Documents reveal Japanese atrocities
A TOTAL of 89 wartime documents made public yesterday show details of Japanese atrocities committed in China during World War II.
The files, once kept by the invading Japanese army in northeast China, are a response to Japan’s right-wing politicians’ denial of Japan’s wartime crimes in China.
The documents represent only a small portion of the nearly 100,000 wartime Japanese files retrieved underground during construction work in the early 1950s, said Yin Huai, president of the Jilin Provincial Archives in Changchun, capital of Jilin Province. Ninety percent of the files are in Japanese.

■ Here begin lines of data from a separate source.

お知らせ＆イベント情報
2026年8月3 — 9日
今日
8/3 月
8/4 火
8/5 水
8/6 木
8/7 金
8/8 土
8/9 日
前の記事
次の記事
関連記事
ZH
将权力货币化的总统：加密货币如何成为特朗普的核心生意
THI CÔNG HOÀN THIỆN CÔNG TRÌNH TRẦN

The invading troops buried some of their archives while fleeing Changchun, the then “capital” of the puppet Manchu State, in wake of a war with the Soviet Union, as they had no time to burn the documents.

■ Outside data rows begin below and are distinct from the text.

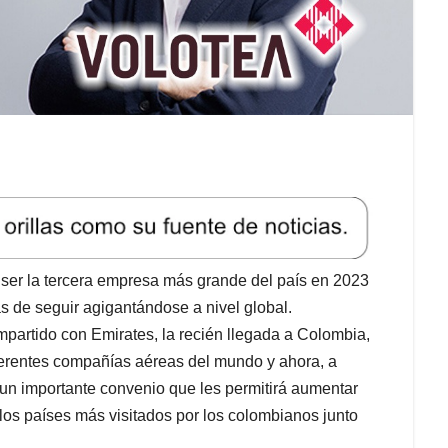
 ser la tercera empresa más grande del país en 2023
 de seguir agigantándose a nivel global.
partido con Emirates, la recién llegada a Colombia,
ferentes compañías aéreas del mundo y ahora, a
 un importante convenio que les permitirá aumentar
los países más visitados por los colombianos junto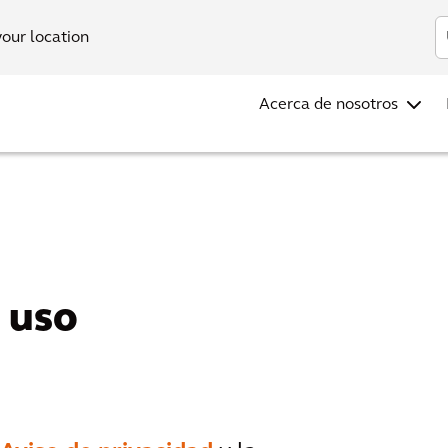
Inve
your location
Acerca de nosotros
 uso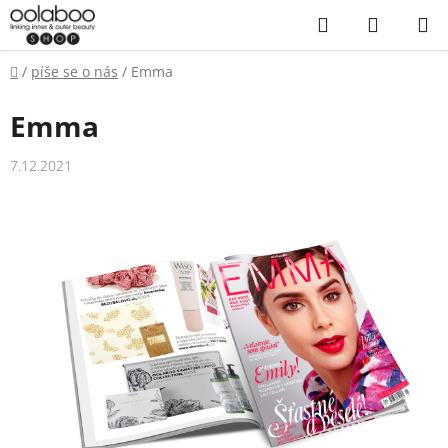
Přejít
Hledat
NÁKUP
na
KOŠÍK
obsah
Domů
/
píše se o nás
/
Emma
Emma
7.12.2021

Twenty-five files revealed conditions at some “comfort stations,” including ratios between Japanese soldiers and “comfort women” and details of gruesome rapes.

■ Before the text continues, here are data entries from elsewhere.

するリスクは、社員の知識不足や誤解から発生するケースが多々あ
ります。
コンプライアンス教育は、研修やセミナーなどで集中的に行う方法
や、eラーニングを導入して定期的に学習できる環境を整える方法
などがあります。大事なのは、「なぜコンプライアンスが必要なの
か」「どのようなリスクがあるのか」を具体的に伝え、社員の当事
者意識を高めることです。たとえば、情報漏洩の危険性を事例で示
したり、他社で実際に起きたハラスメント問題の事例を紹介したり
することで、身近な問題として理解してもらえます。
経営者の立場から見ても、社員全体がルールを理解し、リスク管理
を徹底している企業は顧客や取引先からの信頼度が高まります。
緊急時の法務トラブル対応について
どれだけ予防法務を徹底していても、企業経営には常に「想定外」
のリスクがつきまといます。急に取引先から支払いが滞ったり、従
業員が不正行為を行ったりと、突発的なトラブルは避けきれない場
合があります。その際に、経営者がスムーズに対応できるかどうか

The files also showed that the Japanese troops used “public money,” evidence of organized activities, when setting up “comfort stations” and abducting and trafficking Chinese women and forcing them into sex slavery.
Among six other documents, there are Japanese newspapers published on December 23, 1937 depicting gruesome killings during the Nanjing Massacre. The newspaper reported that Japanese invaders killed 85,000 people within three days.
Japanese soldiers wrote about troops raping local women. “Japanese armies raped tens of thousands of women in Nanjing, including a 12-year-old girl, and many were even killed thereafter. The crimes were appalling,” said one letter.